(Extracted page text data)

• • •

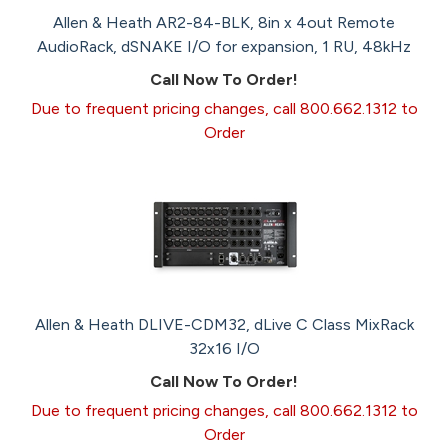
Allen & Heath AR2-84-BLK, 8in x 4out Remote
AudioRack, dSNAKE I/O for expansion, 1 RU, 48kHz
Call Now To Order!
Due to frequent pricing changes, call 800.662.1312 to
Order
Allen & Heath DLIVE-CDM32, dLive C Class MixRack
32x16 I/O
Call Now To Order!
Due to frequent pricing changes, call 800.662.1312 to
Order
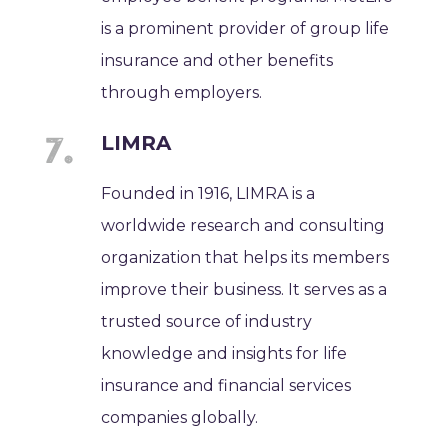
is a prominent provider of group life
insurance and other benefits
through employers.
LIMRA
Founded in 1916, LIMRA is a
worldwide research and consulting
organization that helps its members
improve their business. It serves as a
trusted source of industry
knowledge and insights for life
insurance and financial services
companies globally.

• • •

• _Problem description_: Give again only the lines starting at the one that contains "is a prominent provider of group life" and running to the end of the data.

• _Exercise answer_:
is a prominent provider of group life
insurance and other benefits
through employers.
LIMRA
Founded in 1916, LIMRA is a
worldwide research and consulting
organization that helps its members
improve their business. It serves as a
trusted source of industry
knowledge and insights for life
insurance and financial services
companies globally.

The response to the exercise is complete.